Evan Ferguson na liście życzeń Chelsea, Brighton żąda 100 mln funtów
Chelsea nie zrealizowała latem jednego z głównych celów na rynku transferowym. Enzo Maresca chciał otrzymać do dyspozycji nowego napastnika, który będzie wsparciem Nicolasa Jacksona. Choć przez wiele tygodni The Blues negocjowali z Napoli sprowadzenie Victora Osimhena, to ostatecznie nie osiągnięto porozumienia. Mimo to w Londynie nie porzucono myśli o ściągnięciu dodatkowego snajpera.
Oglądaj skróty meczów Premier League
Według informacji portalu TeamTalk przedstawiciele Chelsea wciąż są pod wrażeniem Evana Fergusona. Irlandczyk na co dzień reprezentuje barwy Brighton & Hove Albion. 20-latek uważany jest za napastnika z ogromnym potencjałem, o czym świadczy duże zainteresowanie na rynku transferowym. W przeszłości piłkarz łączony był z transferem m.in. do Manchesteru United, Arsenalu czy Liverpoolu.

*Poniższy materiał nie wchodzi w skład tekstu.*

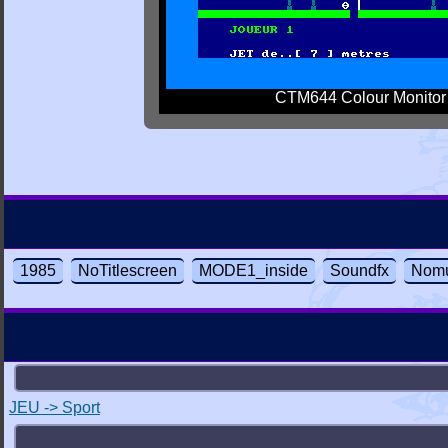
CTM644 Colour Monitor
1985
NoTitlescreen
MODE1_inside
Soundfx
Nomu
JEU -> Sport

Kandydatura piłkarza Brighton ma według powyższego źródła ma większe notowania wśród zarządu Chelsea. W klubie nikt nie chce, aby nowy napastnik zakłócił rozwój Nicolasa Jacksona. Ewentualne sprowadzenie Evana Fergusona ma być wzmocnieniem głębi składu na pozycji numer dziewięć oraz wsparciem Senegalczyka. Sam piłkarz jest zainteresowany zmianą klubu na większy i grą w The Blues.
Problemem w finalizacji transakcji może być jednak kwota, której żądają Mewy. Brighton na sprzedaży Fergusona chce zarobić aż 100 milionów funtów. Niewykluczone, że jeśli obie strony nie dojdą do porozumienia, to Chelsea zwróci uwagę na drugiego zawodnika z listy życzeń. TeamTalk sugeruje, że alternatywą może być Liam Delap, który latem dołączył do Ipswich Town.